Employee entitlements and Leave liability
6.7
Without limiting any other provision of this agreement, the Seller will ensure that, by Completion, the Company will have settled all outstanding liability for employee entitlements, unpaid wages, salary, remuneration, superannuation contributions; Compensation and benefits; redundancy for termination payments and all other outstanding employee entitlements of any nature (if any) by either direct payment to the particular Employee on or before Completion or by adjustment to the Completion Amount.
6.8
Employee entitlements will be allowed for as follows:
6.8.1 100% of leave entitlements calculated in accordance with the relevant rate, including loading where paid by the Seller.
6.8.2 Pro-rata long service leave entitlements calculated in accordance with the relevant rate for employees with over five (5) years’ service.
6.8.3 Pro-rata entitlements to wages and superannuation for the period between their last payment date and the Date of Completion.
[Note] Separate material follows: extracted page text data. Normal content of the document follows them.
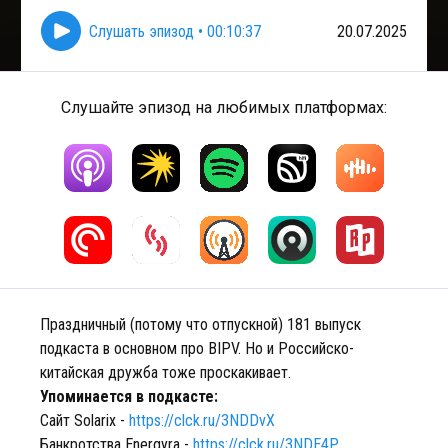
Слушать эпизод
•
00:10:37
20.07.2025
Слушайте эпизод на любимых платформах:
Праздничный (потому что отпускной) 181 выпуск
подкаста в основном про BIPV. Но и Российско-
китайская дружба тоже проскакивает.
Упоминается в подкасте:
Сайт Solarix -
https://clck.ru/3NDDvX
Банкротства Energyra -
https://clck.ru/3NDE4P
The Seller indemnifies the Buyer in respect to all liabilities incurred by the Buyer or the Company with respect to any unpaid Superannuation, entitlements or other claims made by any former employee or Employee or action taken by a Government Agency in connection with any employee of the Company in respect to the period before the Completion Date.
Adjustment
6.11
It is agreed, that if the money for any liabilities of the Company and the Business and the Player Funds (and any other matter contemplated under this agreement) are not in the Company’s bank account on Completion, the amount attributed to such matters will be adjusted on Completion, from the Completion Amount.
Indemnity by Seller
7.3
Subject to Completion, the Seller indemnifies the Buyer in respect of all damages, costs, losses and liabilities whatsoever suffered or incurred by the Buyer after Completion as a consequence of:
7.3.1 The breach of any of the Seller Warranties;
7.3.2 Failure by the Seller to discharge all debts due and payable by the Company, which were incurred prior to Completion;
7.3.3 The Seller failing to transfer any domain name that the Company has an interest in, that is not currently registered in the name of the Company, to the Company.”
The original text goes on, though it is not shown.